Menulis; Never Ending Learning Process



            Sebagai penulis pemula pasti pernah terbesit pertanyaan mengapa tulisan kita tidak sebagus tulisan-tulisan di laman tirto.co.id atau opini kompas? Atau mengapa tulisan yang saya buat begitu kaku dan tidak seasyik ketika membaca cerpen-cerpen Seno Gumira atau puisi-puisinya Sapardi.
Dihadapkan dengan begitu banyak tulisan yang paripurna itu, lantas kita sebagai penulis pemula sering kali merasa minder dan mendeskreditkan diri sebagai seorang yang payah dalam menulis, tanpa kita pahami apa itu sebenarnya hakikat menulis.
Burhan Nurgiyantoro (2001:273) mendeskrpsikan menulis sebagai, “Sebuah aktivitas menuangkan gagasan melalui media bahasa. Media bahasa yang dimaskudkan tentu saja adalah sebuah tulisan. Lebih spesifik lagi Seno Gumira Ajidarma dalam Ketika Jurnalisme Dibungkam Sastra Harus Bicara mengungkapkan bahwa, “Menulis adalah suatu cara untuk bicara, suatu cara untuk berkata, suatu cara untuk menyapa  - suatu cara untuk menyentuh seseorang yang lain entah di mana.” Dua kata kunci yang dapat kita ambil dari dua pernyataan di atas yaitu menulis merupakan (1) kegiatan menuangkan gagasan dalam sebuah tulisan dan (2) cara lain untuk berbicara.

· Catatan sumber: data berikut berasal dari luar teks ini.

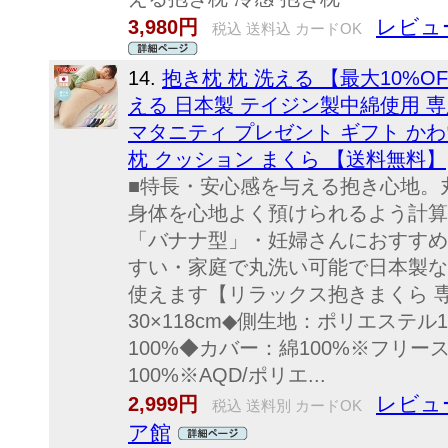
レビュー
3,980円
税込 送料込 カードOK
14.
抱き枕 枕 洗える 【最大10%OFF
える 日本製 テイジン製中綿使用 
マタニティ プレゼント ギフト かわ
枕 クッション まくら 【送料無料】
■特長・安心感を与える抱き心地。
身体を心地よく預けられるよう計算
「バナナ型」・妊婦さんにおすすめ
すい・家庭で丸洗い可能で日本製な
使えます【リラックス抱きまくら 
30×118cm◆側生地：ポリエステ
100%◆カバー：綿100%※フリー
100%※AQD/ポリエ...
レビュー
2,999円
税込 送料別 カードOK
ア館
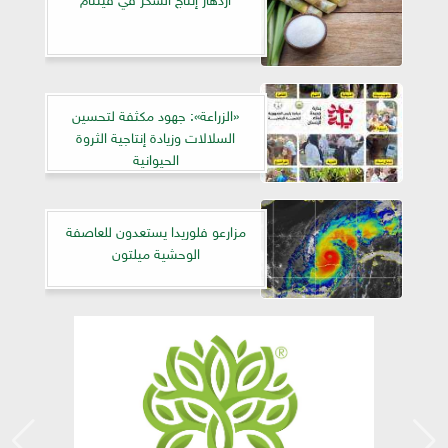
«الزراعة»: جهود مكثفة لتحسين
السلالات وزيادة إنتاجية الثروة
الحيوانية
مزارعو فلوريدا يستعدون للعاصفة
الوحشية ميلتون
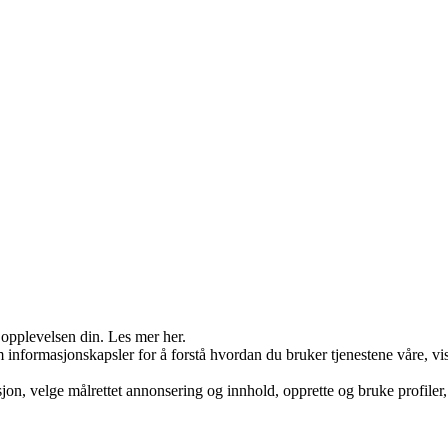
 opplevelsen din. Les mer her.
nformasjonskapsler for å forstå hvordan du bruker tjenestene våre, vis
on, velge målrettet annonsering og innhold, opprette og bruke profiler, 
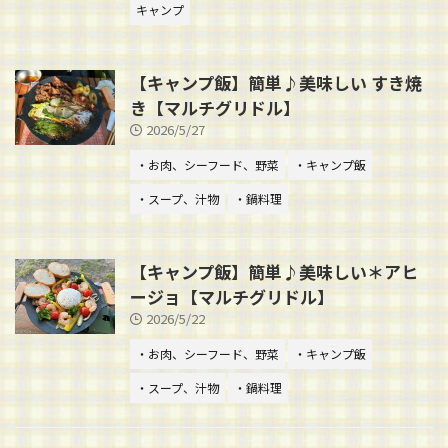
キャンプ
【キャンプ飯】簡単♪美味しい すき焼
き【マルチグリドル】
2026/5/27
・お肉、シーフード、野菜
・キャンプ飯
・スープ、汁物
・鍋料理
【キャンプ飯】簡単♪美味しい＊アヒ
ージョ【マルチグリドル】
2026/5/22
・お肉、シーフード、野菜
・キャンプ飯
・スープ、汁物
・鍋料理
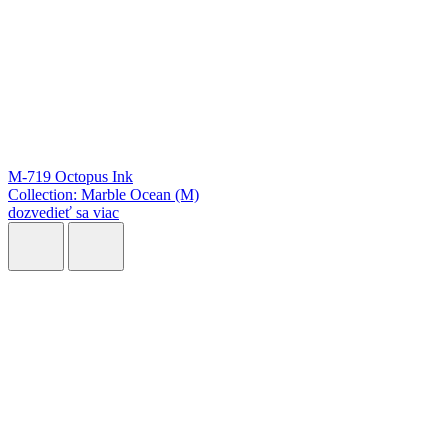
M-719 Octopus Ink
Collection: Marble Ocean (M)
dozvedieť sa viac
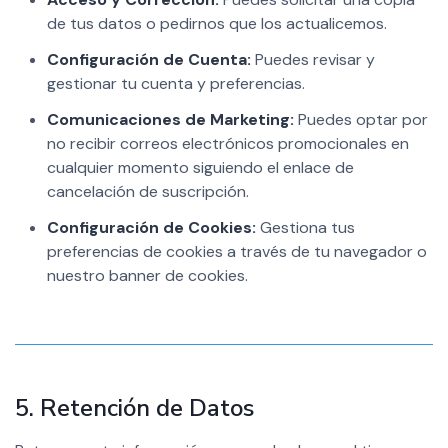
de tus datos o pedirnos que los actualicemos.
Configuración de Cuenta:
Puedes revisar y
gestionar tu cuenta y preferencias.
Comunicaciones de Marketing:
Puedes optar por
no recibir correos electrónicos promocionales en
cualquier momento siguiendo el enlace de
cancelación de suscripción.
Configuración de Cookies:
Gestiona tus
preferencias de cookies a través de tu navegador o
nuestro banner de cookies.
5. Retención de Datos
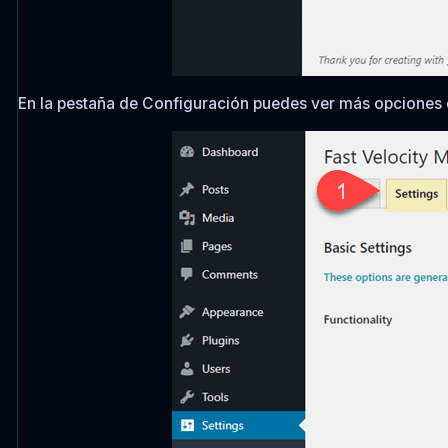
En la pestaña de Configuración puedes ver más opciones 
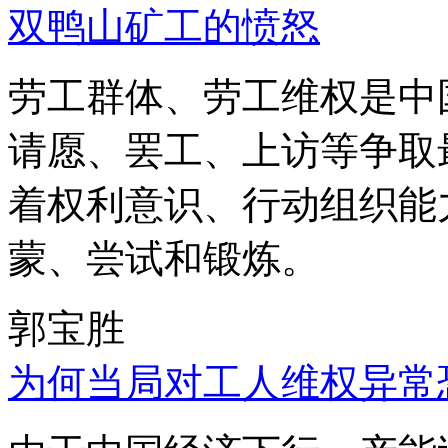
双鸭山矿工的愤怒
劳工群体、劳工维权是中
请愿、罢工、上访等争取
着权利意识、行动组织能
蒙、尝试和锻炼。
郭宝胜
为何当局对工人维权异常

Proses Panjang Kegiatan Menulis
Menulis kaitannya dengan kegiatan menuangkan gagasan dan pemikiran melalui tulisan berarti menuntut seorang penulis untuk terlebih dahulu mempunyai gagasan terstuktur. Tanpa gagasan yang memadai, mustahil kiranya seorang penulis dapat menuangkan pemikiranya dalam sebuah tulisan.
Bagaimana proses gagasan itu muncul tentu tergantung dari penulis masing-masing. Beberapa diantaranya berasal dari keresahan pribadi, pengalaman di bidang tertentu, perenungan mendalam mengenai suatu hal atau kondisi sosial politik di suatu masa.
Apakah proses menulis hanya berhenti sampai di situ ? Tentu saja tidak. Sebelum tersaji menjadi tulisan ada proses panjang dalam otak manusia untuk memilah dan mengolah infomasi. Gagasan atau informasi yang sudah didapat ini sejatinya masih berupa data mentah. Gagasan itu perlu  dikonversi dengan data yang valid melalui sebuah riset khusus.
Setelah menemukan data yang sesuai, penulis harus menyusunnya menjadi kalimat yang padu dan enak dibaca. Di dalam otak penulis secara tidak sadar terjadi proses penyusuanan kata dan kalimat secara leksikal, semantis bahkan pragmatis sampai terbentuk satu tulisan yang utuh dan siap untuk dibaca. 
Menulis gagasan yang akan dibaca orang banyak tentu tidak sama dengan menulis gagasan untuk dibaca sendiri. Setiap orang mempunyai pemahaman yang berbeda-beda. Oleh sebab itu, gagasan harus ditulis dengan jelas dan komunal (dimengerti banyak orang) sebelum akhirnya tulisan dilempar ke publik dan akan menjadi konsumsi massa.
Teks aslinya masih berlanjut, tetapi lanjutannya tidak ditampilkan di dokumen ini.